By Cindy Wooden, Catholic News Service

VATICAN CITY (CNS) — The strong roots of faith and community helped the people of Hungary resist and survive Nazi occupation and communism, Pope Francis said, and the people must draw on those roots today to resist the more subtle threats of consumerism and individualism.

At his weekly general audience May 3, the pope reflected on his visit April 28-30 to Budapest, Hungary.

But he also used his main talk as an opportunity to wish a happy 92nd birthday to his friend, Edith Bruck, a Hungarian-born writer and Holocaust survivor now living in Rome.

Fascism and the Nazi occupation of Hungary during World War II led to “the tragic deportation of a large Jewish population” and the deaths of some 400,000 of them, the pope said. “But in that atrocious genocide, many distinguished themselves by their resistance and their ability to protect the victims; and this was possible because the roots of living together were firm.”

“In Rome we have a great Hungarian poet who went through all of these trials and tells young people about the importance of defending an ideal so as not to be conquered by persecution and discouragement,” the pope said. “This poet turns 92 years old today. Best wishes, Edith!”
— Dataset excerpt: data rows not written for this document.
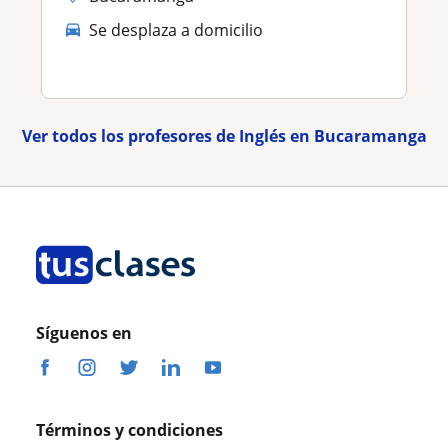
Se desplaza a domicilio
Ver todos los profesores de Inglés en Bucaramanga
Síguenos en
Términos y condiciones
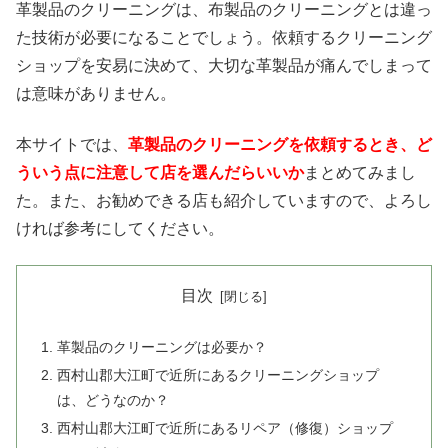
革製品のクリーニングは、布製品のクリーニングとは違っ
た技術が必要になることでしょう。依頼するクリーニング
ショップを安易に決めて、大切な革製品が痛んでしまって
は意味がありません。
本サイトでは、
革製品のクリーニングを依頼するとき、ど
ういう点に注意して店を選んだらいいか
まとめてみまし
た。また、お勧めできる店も紹介していますので、よろし
ければ参考にしてください。
目次
革製品のクリーニングは必要か？
西村山郡大江町で近所にあるクリーニングショップ
は、どうなのか？
西村山郡大江町で近所にあるリペア（修復）ショップ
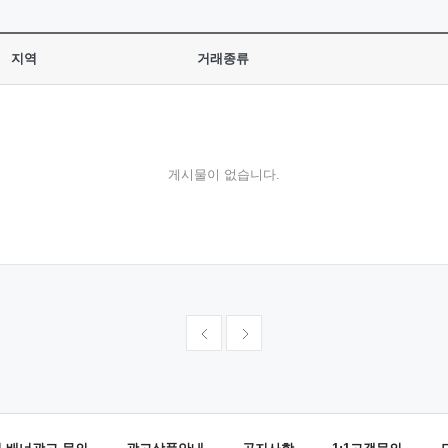
지역
거래종류
게시물이 없습니다.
Although Nazism and communism have been defeated, the pope said, “freedom is under threat” in many parts of the world today but with “kid gloves.”

The culprit, he said, is “a consumerism that anesthetizes,” making people comfortable “with a little material well-being” so they forget the struggles of the past and how important it was to defend their faith and culture.
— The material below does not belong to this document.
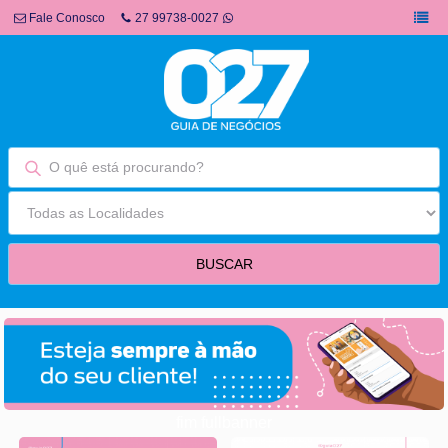
Fale Conosco
27 99738-0027
fim fullbanner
“This is a problem throughout Europe, where dedicating oneself to others, feeling community, the beauty of dreaming together and creating large families are in crisis. The whole of Europe is in crisis,” he said. “So let us reflect on the importance of preserving roots, because only by going deep will the branches grow upward and bear fruit.”
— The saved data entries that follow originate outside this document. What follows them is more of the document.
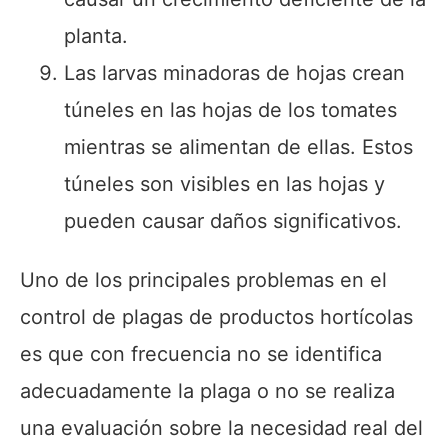
planta.
Las larvas minadoras de hojas crean
túneles en las hojas de los tomates
mientras se alimentan de ellas. Estos
túneles son visibles en las hojas y
pueden causar daños significativos.
Uno de los principales problemas en el
control de plagas de productos hortícolas
es que con frecuencia no se identifica
adecuadamente la plaga o no se realiza
una evaluación sobre la necesidad real del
Pope Francis urged people to ask themselves: “What are the most important roots in my life? Do I remember them, do I take care of them?”

Budapest, on the Danube River, also is a city of bridges, he said. And while visiting the city he wanted to emphasize “the importance of building bridges of peace between different peoples. This is, in particular, the vocation of Europe, which is called, as a bridge of peace, to include differences and to welcome those who knock on its doors.”

“In this sense, the humanitarian bridge created for so many refugees from neighboring Ukraine, whom I was able to meet while also admiring the great network of charity of the Hungarian church, is beautiful,” the pope said.

“Build bridges,” he told people, “bridges of harmony, bridges of unity.”